To make editing long pages easier, MediaWiki allows the editing of a subsection of a page (as identified by its header). A registered user can also indicate whether or not an edit is minor. Correcting spelling, grammar or punctuation are examples of minor edits, whereas adding paragraphs of new text is an example of a non-minor edit.
Sometimes while one user is editing, a second user saves an edit to the same part of the page. Then, when the first user attempts to save the page, an edit conflict occurs. The second user is then given an opportunity to merge their content into the page as it now exists following the first user's page save.
MediaWiki's user interface has been localized in many different languages. A language for the wiki content itself can also be set, to be sent in the "Content-Language" HTTP header and "lang" HTML attribute.
VisualEditor has its own integrated wikitext editing interface known as 2017 wikitext editor, the older editing interface is known as 2010 wikitext editor.
MediaWiki has an extensible web API (application programming interface) that provides direct, high-level access to the data contained in the MediaWiki databases. Client programs can use the API to log in, get data, and post changes. The API supports thin web-based JavaScript clients and end-user applications (such as vandal-fighting tools). The API can be accessed by the backend of another web site.[26] An extensive Python bot library, Pywikibot,[27] and a popular semi-automated tool called AutoWikiBrowser, also interface with the API.[28] The API is accessed via URLs such as https://en.wikipedia.org/w/api.php?action=query&list=recentchanges
. In this case, the query would be asking Wikipedia for information relating to the last 10 edits to the site.
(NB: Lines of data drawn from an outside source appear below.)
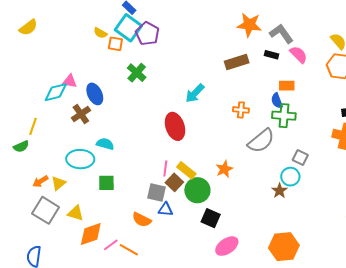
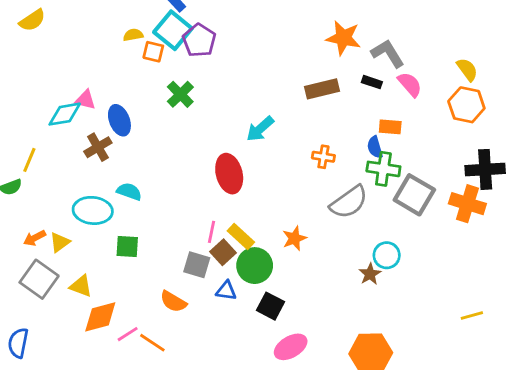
yellow semicircle: (100, 33) -> (133, 35), turned 136
gray square: (300, 158) -> (414, 195), moved, size x1.8
blue triangle: (166, 209) -> (226, 291), moved

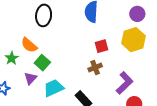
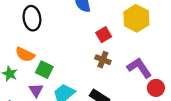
brown cross: (95, 68) -> (103, 60), turned -32
purple L-shape: (125, 83) -> (139, 68), turned -65

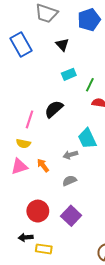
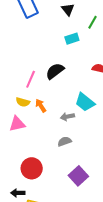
green line: (90, 85) -> (93, 22), moved
cyan trapezoid: (87, 139) -> (85, 102), turned -30
orange arrow: (43, 165) -> (41, 106), moved
purple square: (71, 216) -> (78, 176), moved

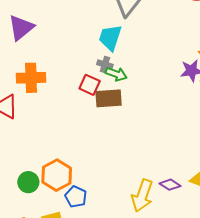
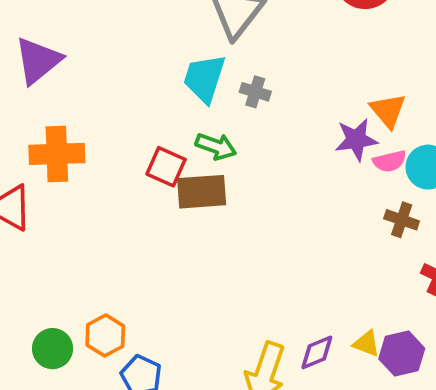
gray cross: (105, 65) -> (255, 92), moved
orange hexagon: (57, 175) -> (105, 335), size x0.7
purple diamond: (170, 185) -> (317, 352), turned -55

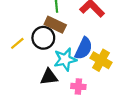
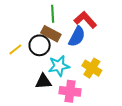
blue semicircle: (84, 48) -> (77, 37), moved
pink cross: (78, 86) -> (70, 91), size x1.5

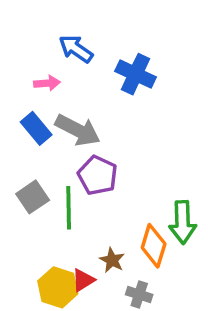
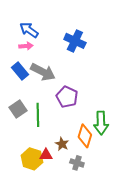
blue arrow: (76, 49) -> (29, 30), moved
purple pentagon: (98, 175) -> (67, 97), moved
red triangle: (83, 280) -> (46, 155), turned 32

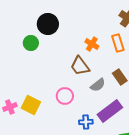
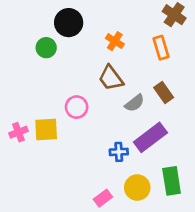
orange cross: (92, 44) -> (115, 41), moved
pink circle: (65, 96) -> (77, 107), moved
yellow square: (31, 105) -> (46, 129), turned -30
One of the perceived advantages of the API is its language independence; it listens for HTTP connections from clients and can send a response in a variety of formats, such as XML, serialized PHP, or JSON.[29] Client code has been developed to provide layers of abstraction to the API.[30]
Among the features of MediaWiki to assist in tracking edits is a Recent Changes feature that provides a list of recent edits to the wiki. This list contains basic information about those edits such as the editing user, the edit summary, the page edited, as well as any tags (e.g. "possible vandalism")[31] added by customizable abuse filters and other extensions to aid in combating unhelpful edits.[32] On more active wikis, so many edits occur that it is hard to track Recent Changes manually. Anti-vandal software, including user-assisted tools,[33] is sometimes employed on such wikis to process Recent Changes items. Server load can be reduced by sending a continuous feed of Recent Changes to an IRC channel that these tools can monitor, eliminating their need to send requests for a refreshed Recent Changes feed to the API.[34][35]
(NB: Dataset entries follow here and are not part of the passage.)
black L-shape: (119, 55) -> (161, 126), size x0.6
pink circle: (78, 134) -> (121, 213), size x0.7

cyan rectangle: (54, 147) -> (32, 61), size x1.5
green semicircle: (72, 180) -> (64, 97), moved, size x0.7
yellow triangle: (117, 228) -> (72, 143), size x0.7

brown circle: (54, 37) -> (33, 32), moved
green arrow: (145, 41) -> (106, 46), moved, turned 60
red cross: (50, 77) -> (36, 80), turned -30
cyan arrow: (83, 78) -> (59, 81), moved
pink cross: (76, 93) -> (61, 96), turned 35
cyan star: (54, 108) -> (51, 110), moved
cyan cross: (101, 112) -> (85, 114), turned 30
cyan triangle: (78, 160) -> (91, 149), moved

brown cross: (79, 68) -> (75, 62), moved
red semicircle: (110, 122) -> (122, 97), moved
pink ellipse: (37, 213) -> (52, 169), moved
Another important tool is watchlisting. Each logged-in user has a watchlist to which the user can add whatever pages he or she wishes. When an edit is made to one of those pages, a summary of that edit appears on the watchlist the next time it is refreshed.[36] As with the recent changes page, recent edits that appear on the watchlist contain clickable links for easy review of the article history and specific changes made.
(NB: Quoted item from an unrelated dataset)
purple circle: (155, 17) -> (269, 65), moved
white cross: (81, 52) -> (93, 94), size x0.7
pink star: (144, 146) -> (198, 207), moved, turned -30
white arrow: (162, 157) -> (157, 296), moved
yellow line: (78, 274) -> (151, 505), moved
There is also the capability to review all edits made by any particular user. In this way, if an edit is identified as problematic, it is possible to check the user's other edits for issues.
MediaWiki allows one to link to specific versions of articles. This has been useful to the scientific community, in that expert peer reviewers could analyse articles, improve them and provide links to the trusted version of that article.[37]
Navigation through the wiki is largely through internal wikilinks. MediaWiki's wikilinks implement page existence detection, in which a link is colored blue if the target page exists on the local wiki and red if it does not. If a user clicks on a red link, they are prompted to create an article with that title. Page existence detection makes it practical for users to create "wikified" articles—that is, articles containing links to other pertinent subjects—without those other articles being yet in existence.
Interwiki links function much the same way as namespaces. A set of interwiki prefixes can be configured to cause, for instance, a page title of wikiquote:Jimbo Wales
to direct the user to the Jimbo Wales article on Wikiquote.[38] Unlike internal wikilinks, interwiki links lack page existence detection functionality, and accordingly there is no way to tell whether a blue interwiki link is broken or not.
Interlanguage links are the small navigation links that show up in the sidebar in most MediaWiki skins that connect an article with related articles in other languages within the same Wiki family. This can provide language-specific communities connected by a larger context, with all wikis on the same server or each on its own server.[39]
Previously, Wikipedia used interlanguage links to link an article to other articles on the same topic in other editions of Wikipedia. This was superseded by the launch of Wikidata.[40]
Page tabs are displayed at the top of pages. These tabs allow users to perform actions or view pages that are related to the current page. The available default actions include viewing, editing, and discussing the current page. The specific tabs displayed depend on whether the user is logged into the wiki and whether the user has sysop privileges on the wiki. For instance, the ability to move a page or add it to one's watchlist is usually restricted to logged-in users. The site administrator can add or remove tabs by using JavaScript or installing extensions.[41]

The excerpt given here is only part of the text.